Oh Maane Maane is a 1984 Indian Tamil-language romance film directed by A. Jagannathan. The film stars Mohan and Urvashi. It is a remake of the 1974 Malayalam film Chattakari, which itself was based on a Malayalam novel of the same name by Pamman. The film was released on 22 October 1984.

==Production==
The song "Roja Ondru" was shot at Karpagam Studios.
== Soundtrack ==
The music composed by Ilaiyaraaja. When Kamal Haasan visited Ilaiyaraaja to discuss another film, he saw that the song "Pon Maanai" was being rehearsed. Since Ilaiyaraaja had not yet finalised a singer for the song, he asked Haasan if he would sing, and Haasan agreed.

Track listing
| No. | Title | Lyrics | Singer(s) | Length |
|---|---|---|---|---|
| 1. | "Roja Ondru" | Vairamuthu | S. P. Balasubrahmanyam, S. Janaki | 4:27 |
| 2. | "Oh Devan" | Na.

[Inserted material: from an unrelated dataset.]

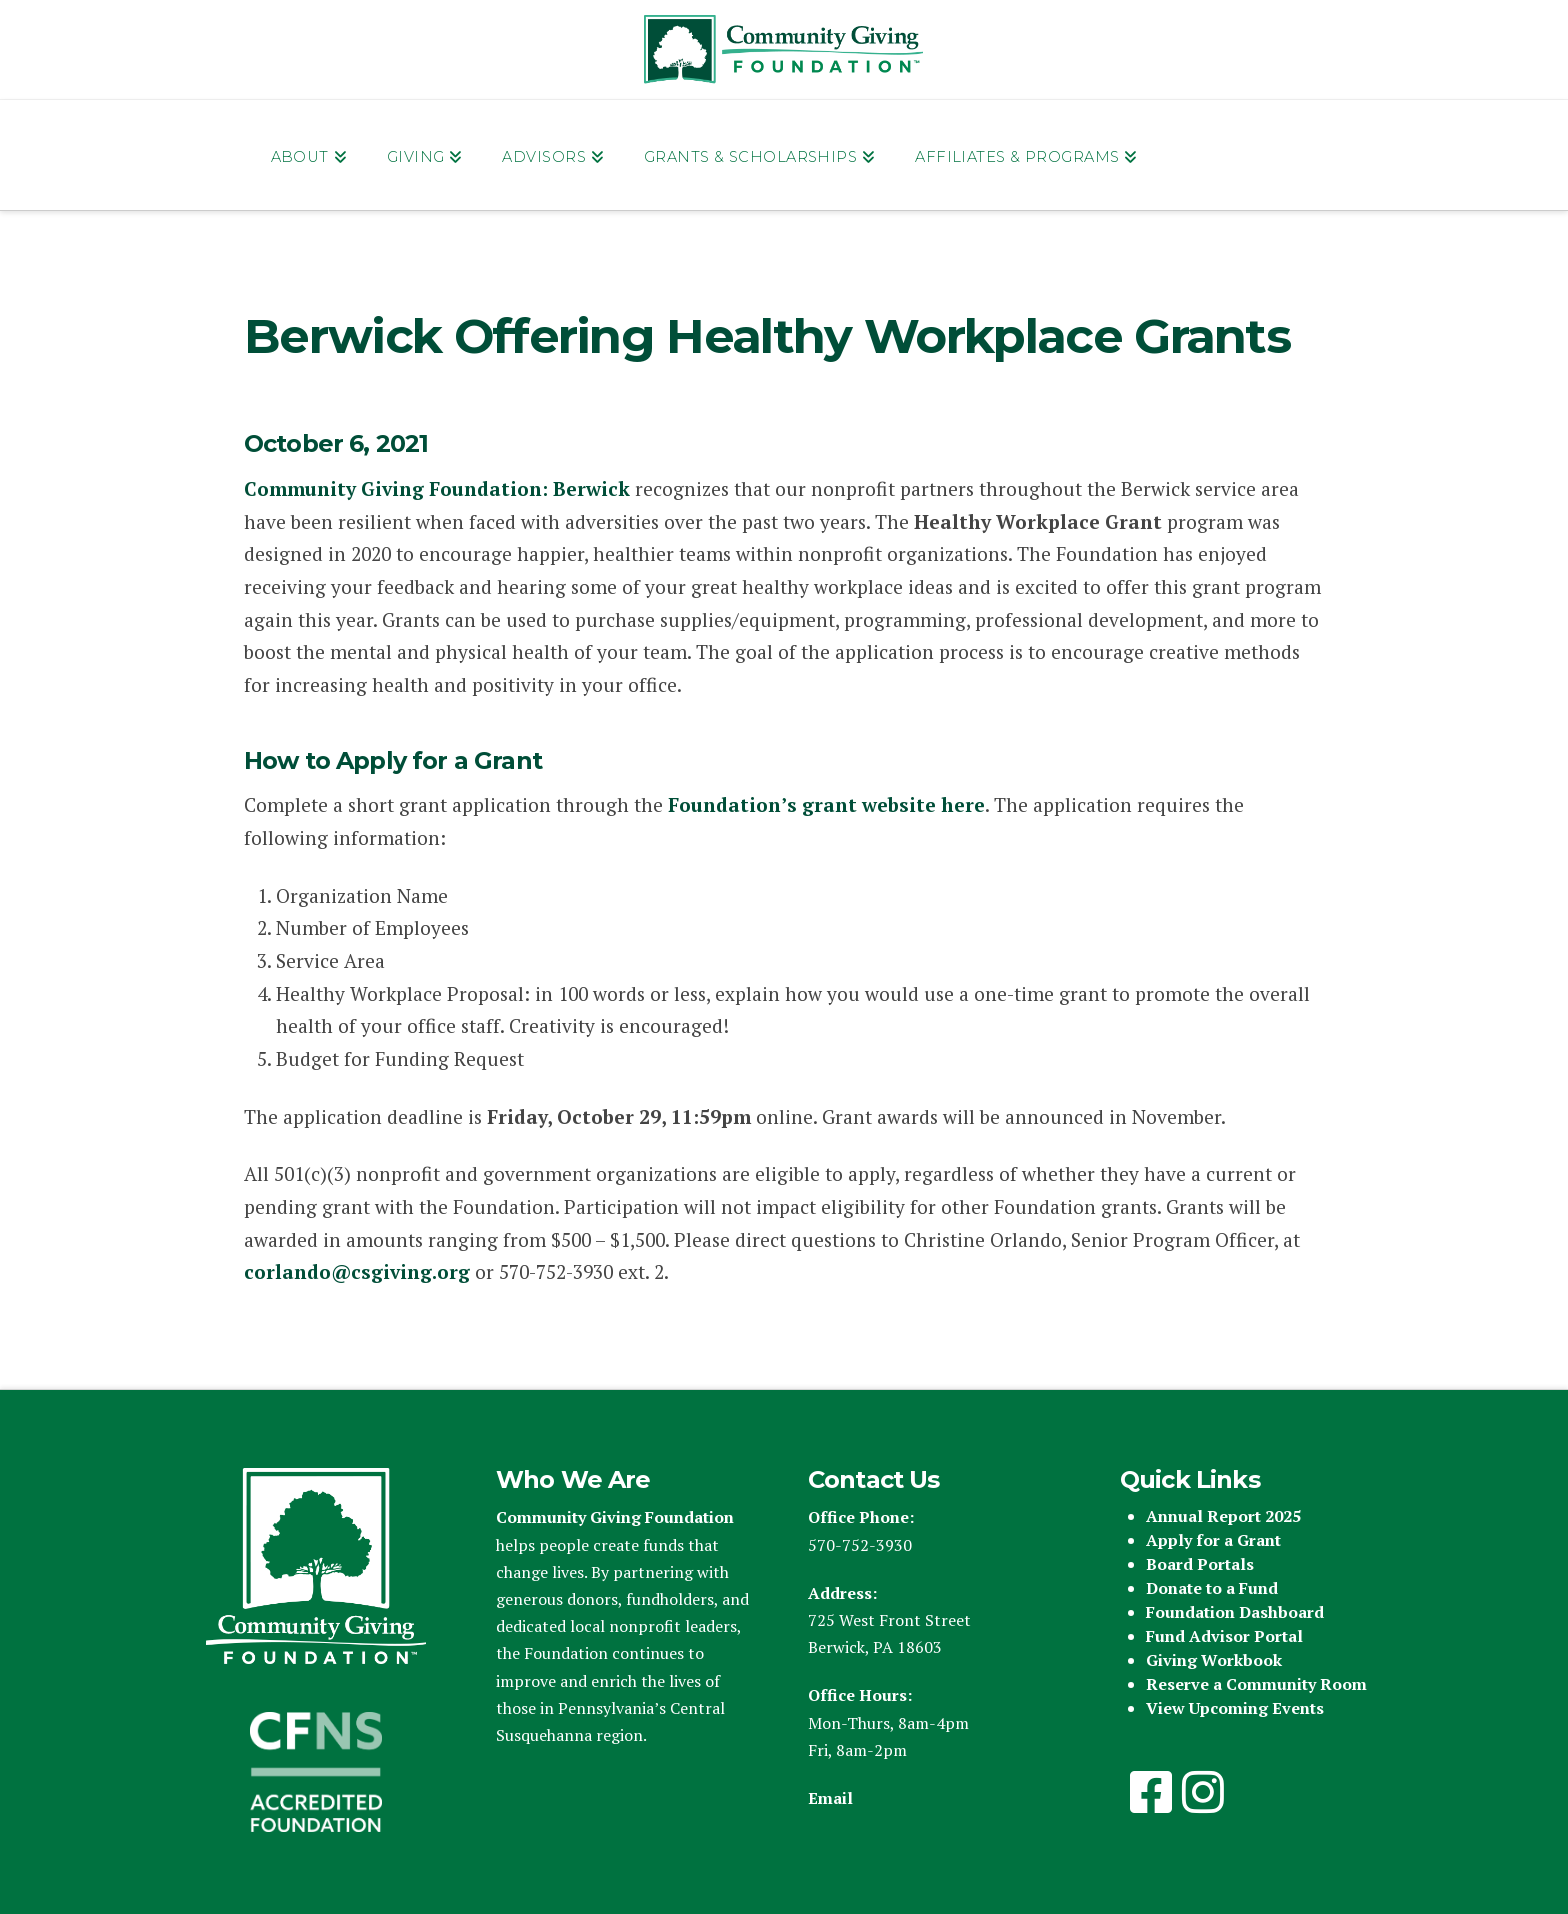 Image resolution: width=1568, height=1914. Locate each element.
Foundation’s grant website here (826, 804)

Kamarasan | S. P. Balasubramanyam, S. Janaki | 4:38 |
| 3. | "Abiramiye Annaiye" | Vaali | P. Susheela, Bangalore Latha | 4:48 |
| 4. | "Happy New Year" | Gangai Amaran | Malaysia Vasudevan, S. Janaki, Deepan Chakravarthy and Sundarrajan | 4:30 |
| 5. | "Pon Maanai" | Mu. Metha | Kamal Haasan | 4:36 |
| Total length: |  |  |  | 22:59 |

== Release and reception ==
The film was released on 22 October 1984 on Diwali. Kalki felt the film was not as great as the original film Chattakari and panned Jagannathan's direction but praised Ilaiyaraaja's music and concluded that theatre owners should be warned that if seats are torn, fans are not responsible for it.